12.3536 · Interpellation · 2012-06-14
Département de l'environnement, des transports, de l'énergie et de la communication
Liquidé
Wortlaut
L'OFROU a fermé le parc de stationnement de Bissone, à proximité de l'autoroute, au grand dam des autorités communales. Ce parc est en effet vital pour la gestion du Lido, notamment. L'ASTRA justifie sa décision par la présence d'un puits de captage. Or, celui-ci se trouve entre l'autoroute et le parc de stationnement depuis 40 ans et n'a pas été placé près de l'autoroute par hasard mais pour fournir de l'eau à haute pression en cas d'incendie.
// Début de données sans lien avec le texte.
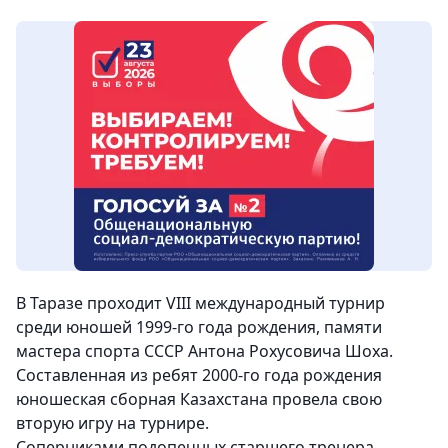
В Таразе проходит VIII международный турнир
среди юношей 1999-го года рождения, памяти
мастера спорта СССР Антона Рохусовича Шоха.
Составленная из ребят 2000-го года рождения
юношеская сборная Казахстана провела свою
вторую игру на турнире.
Соперниками подопечных старшего тренера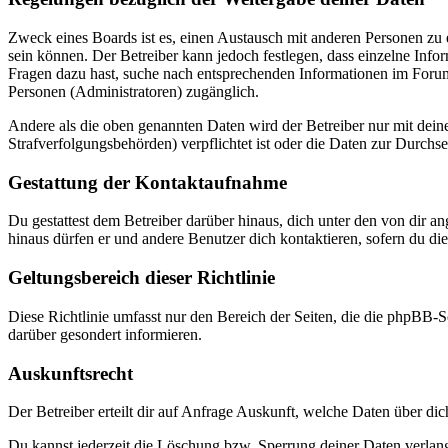
Zweck eines Boards ist es, einen Austausch mit anderen Personen zu er
sein können. Der Betreiber kann jedoch festlegen, dass einzelne Infor
Fragen dazu hast, suche nach entsprechenden Informationen im Forum 
Personen (Administratoren) zugänglich.
Andere als die oben genannten Daten wird der Betreiber nur mit deine
Strafverfolgungsbehörden) verpflichtet ist oder die Daten zur Durchset
Gestattung der Kontaktaufnahme
Du gestattest dem Betreiber darüber hinaus, dich unter den von dir a
hinaus dürfen er und andere Benutzer dich kontaktieren, sofern du die
Geltungsbereich dieser Richtlinie
Diese Richtlinie umfasst nur den Bereich der Seiten, die die phpBB-S
darüber gesondert informieren.
Auskunftsrecht
Der Betreiber erteilt dir auf Anfrage Auskunft, welche Daten über dic
Du kannst jederzeit die Löschung bzw. Sperrung deiner Daten verlange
Lorsque les parois antibruit ont été installées, le parc de stationnement en terre battue a été recouvert d'un revêtement spécial et muni de bouches d'égout pour éviter toute pollution des eaux du puits. Ces installations étant toujours en place, la situation est bien moins critique que par le passé. La commune de Bissone s'est en outre engagée à faire les contrôles nécessaires pour éviter toute pollution.
Le puits se trouvant entre le parc de stationnement et l'autoroute, il est plus probable que celle-ci soit la cause d'une pollution. Cela n'a pas empêché l'OFROU de fermer d'autorité le parc, du jour au lendemain. Les autorités communales ont apparemment été avisées par fax.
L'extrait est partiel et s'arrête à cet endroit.